Hierbei sei besonders aufgrund der Entwicklung von Kopfschmerzen, Schwindel und

Müdigkeit bei nach kognitiver Forderung, welche den Beschwerdeführer zum

Unterbruch und Partitionierung der neuropsychologischen Testung gezwungen habe.

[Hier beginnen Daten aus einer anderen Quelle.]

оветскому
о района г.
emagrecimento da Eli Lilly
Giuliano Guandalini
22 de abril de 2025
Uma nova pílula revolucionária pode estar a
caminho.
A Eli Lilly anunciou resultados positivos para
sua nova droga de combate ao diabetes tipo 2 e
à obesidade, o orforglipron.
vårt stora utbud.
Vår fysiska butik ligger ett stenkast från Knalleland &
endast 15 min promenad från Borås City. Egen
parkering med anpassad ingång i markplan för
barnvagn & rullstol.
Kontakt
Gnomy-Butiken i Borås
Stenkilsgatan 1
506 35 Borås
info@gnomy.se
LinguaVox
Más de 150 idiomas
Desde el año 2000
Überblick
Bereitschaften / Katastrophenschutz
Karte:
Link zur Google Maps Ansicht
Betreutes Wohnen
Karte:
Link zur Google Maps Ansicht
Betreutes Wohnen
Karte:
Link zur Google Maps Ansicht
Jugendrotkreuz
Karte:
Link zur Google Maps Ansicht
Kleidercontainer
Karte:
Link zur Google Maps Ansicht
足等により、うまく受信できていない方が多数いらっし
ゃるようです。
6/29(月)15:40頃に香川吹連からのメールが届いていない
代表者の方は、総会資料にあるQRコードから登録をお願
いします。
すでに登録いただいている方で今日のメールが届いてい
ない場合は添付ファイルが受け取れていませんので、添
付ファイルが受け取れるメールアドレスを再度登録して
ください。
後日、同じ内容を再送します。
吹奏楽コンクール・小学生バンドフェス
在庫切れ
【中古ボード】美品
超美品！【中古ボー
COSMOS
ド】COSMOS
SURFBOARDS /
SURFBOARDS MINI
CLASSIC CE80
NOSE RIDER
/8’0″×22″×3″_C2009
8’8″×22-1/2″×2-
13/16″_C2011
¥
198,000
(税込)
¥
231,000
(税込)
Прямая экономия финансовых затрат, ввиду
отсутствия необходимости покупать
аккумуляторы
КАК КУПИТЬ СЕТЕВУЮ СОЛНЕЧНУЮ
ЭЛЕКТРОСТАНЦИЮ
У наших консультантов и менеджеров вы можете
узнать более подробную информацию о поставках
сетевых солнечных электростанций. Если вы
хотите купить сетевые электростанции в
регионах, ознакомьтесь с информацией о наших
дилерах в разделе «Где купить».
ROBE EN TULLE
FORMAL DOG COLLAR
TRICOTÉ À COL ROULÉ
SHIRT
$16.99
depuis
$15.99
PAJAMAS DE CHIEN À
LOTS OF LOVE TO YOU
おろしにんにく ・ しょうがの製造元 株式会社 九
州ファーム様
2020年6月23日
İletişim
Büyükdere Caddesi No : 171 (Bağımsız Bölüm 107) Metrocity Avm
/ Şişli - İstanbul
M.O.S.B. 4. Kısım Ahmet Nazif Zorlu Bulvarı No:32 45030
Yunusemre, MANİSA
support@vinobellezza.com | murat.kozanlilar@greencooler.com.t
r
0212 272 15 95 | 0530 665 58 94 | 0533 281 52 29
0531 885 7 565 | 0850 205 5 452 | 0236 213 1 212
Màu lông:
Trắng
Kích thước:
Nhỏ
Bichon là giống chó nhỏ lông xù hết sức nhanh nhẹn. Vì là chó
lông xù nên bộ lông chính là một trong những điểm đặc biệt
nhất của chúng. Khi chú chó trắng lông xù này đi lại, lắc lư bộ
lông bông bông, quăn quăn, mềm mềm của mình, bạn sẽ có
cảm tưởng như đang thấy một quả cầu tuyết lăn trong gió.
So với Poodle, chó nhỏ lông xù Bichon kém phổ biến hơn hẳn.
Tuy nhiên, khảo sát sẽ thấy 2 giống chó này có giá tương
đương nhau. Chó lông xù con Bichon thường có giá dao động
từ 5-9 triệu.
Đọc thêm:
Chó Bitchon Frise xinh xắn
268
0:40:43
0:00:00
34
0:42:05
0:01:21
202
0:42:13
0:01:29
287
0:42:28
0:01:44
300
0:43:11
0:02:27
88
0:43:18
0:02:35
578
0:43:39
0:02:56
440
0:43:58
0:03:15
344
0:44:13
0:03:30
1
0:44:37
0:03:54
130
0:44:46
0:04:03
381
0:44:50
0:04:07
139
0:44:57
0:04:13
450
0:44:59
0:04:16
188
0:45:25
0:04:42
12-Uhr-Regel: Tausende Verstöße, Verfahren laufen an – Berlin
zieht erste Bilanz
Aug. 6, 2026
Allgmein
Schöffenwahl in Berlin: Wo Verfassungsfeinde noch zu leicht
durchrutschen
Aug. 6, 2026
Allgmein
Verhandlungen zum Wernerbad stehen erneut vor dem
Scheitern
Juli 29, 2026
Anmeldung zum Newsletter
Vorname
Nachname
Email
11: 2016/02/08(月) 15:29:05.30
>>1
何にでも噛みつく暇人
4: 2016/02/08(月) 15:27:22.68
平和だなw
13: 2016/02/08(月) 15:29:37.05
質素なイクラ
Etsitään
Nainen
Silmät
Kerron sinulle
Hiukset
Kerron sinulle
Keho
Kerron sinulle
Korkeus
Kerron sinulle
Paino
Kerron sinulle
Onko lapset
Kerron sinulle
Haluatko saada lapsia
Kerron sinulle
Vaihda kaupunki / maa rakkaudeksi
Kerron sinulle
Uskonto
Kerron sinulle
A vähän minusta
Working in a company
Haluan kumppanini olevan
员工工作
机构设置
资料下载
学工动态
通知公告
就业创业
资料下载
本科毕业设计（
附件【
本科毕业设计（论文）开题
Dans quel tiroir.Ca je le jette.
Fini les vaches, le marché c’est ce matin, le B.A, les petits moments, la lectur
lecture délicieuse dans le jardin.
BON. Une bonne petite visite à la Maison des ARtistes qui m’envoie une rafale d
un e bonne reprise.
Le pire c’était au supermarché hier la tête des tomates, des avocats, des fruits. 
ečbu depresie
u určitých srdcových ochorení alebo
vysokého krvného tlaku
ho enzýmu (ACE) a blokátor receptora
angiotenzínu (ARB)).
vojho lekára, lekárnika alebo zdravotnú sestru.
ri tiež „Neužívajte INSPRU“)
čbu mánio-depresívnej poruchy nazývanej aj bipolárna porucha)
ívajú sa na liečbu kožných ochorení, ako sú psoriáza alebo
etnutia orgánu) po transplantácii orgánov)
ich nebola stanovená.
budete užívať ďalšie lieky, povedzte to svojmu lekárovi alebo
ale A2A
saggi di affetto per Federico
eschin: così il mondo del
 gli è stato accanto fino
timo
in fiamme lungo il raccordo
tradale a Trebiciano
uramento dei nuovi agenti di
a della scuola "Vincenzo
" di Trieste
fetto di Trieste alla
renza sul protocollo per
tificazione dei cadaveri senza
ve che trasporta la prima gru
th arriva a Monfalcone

Obgleich die Aussagekraft der Testung nun aufgrund dessen reduziert sei,

bestehe eine Kohärenz zwischen den Testergebnissen und der beschriebenen

Symptomatik.

3.5.18

Die Beschwerdegegnerin unterbreitete die medizinischen Akten dem

Vertrauensarzt Dr. med. L____ zur Beurteilung. Dieser hielt fest, dass neurologisch-versicherungsmedizinisch

die Beurteilung hinsichtlich der vollständigen Arbeitsunfähigkeit bei nicht

valider neuropsychologischen Untersuchung vom 13. März 2023 nicht

nachvollziehbar sei und nicht bestätigt werden. Dies, da das Läsionsmuster mit

geringsten frontalen Läsionen und vollständig resorbierten Subduralhämatomen

nicht mittelschwere bis schwere kognitive Einschränkungen erklären würden, die

die neuropsychologische Untersuchung vom 13. März 2023 bei auffälliger

Perfomanzvalidierung nicht valide sei. Die Ergebnisse könnten nicht einfach

aufgrund anamnestischer Angaben für die Einschätzung der Leistungsfähigkeit herangezogen

werden. Eine Verschlechterung der kognitiven Einschränkungen liesse sich von

neuropsychologscher Seite nicht erklären, da sie dem üblichen Heilungsverlauf

mit üblicherweise eintretender Besserungstendenz entgegenstünden und der Beschwerdeführer

bereits 20% in der angestammten Tätigkeit gearbeitet habe (vgl. Beurteilung vom

2.

August 2023, Suva-Akte 250).

3.5.19

Am 4. und am 8. August 2023 erfolgte eine Untersuchung in der Augenklinik

des E____. Diagnostiziert wurde der Verdacht auf eine zentrale Sehstörung mit

starker Visusminderung OU, morphologischem Status ohne pathologischen Befund,

herabgesetztem Kontrastsehen, konzentrischer Einschränkung des Gesichtsfeldes. Im

Rahmen der Beurteilung wird von einer zentralen Sehstörung ausgegangen. In der

ophtalmologischen Untersuchung hätten sich keine pathologischen Befunde, ausser

einem verminderten Stereosehen, was am ehesten auf die Visusminderung

zurückzuführen sei (vgl. Bericht vom 18. Juli 2023, Suva-Akte 251).

3.5.20

Eine weitere Verlaufsuntersuchung im J____ am 20. Juli 2023 (Suva-Akte

267) ergab differentialdiagnostisch die Möglichkeit eines

Liquorendrucksyndroms. Es sei vor allem den Neurochirurgen bekannt, dass es in

seltenen Fällen zu kleinen traumatisch bedingten Liquorlecks kommen könne,

welche dann das Liquorvolumen und den Liquordruck beeinflüssen würden.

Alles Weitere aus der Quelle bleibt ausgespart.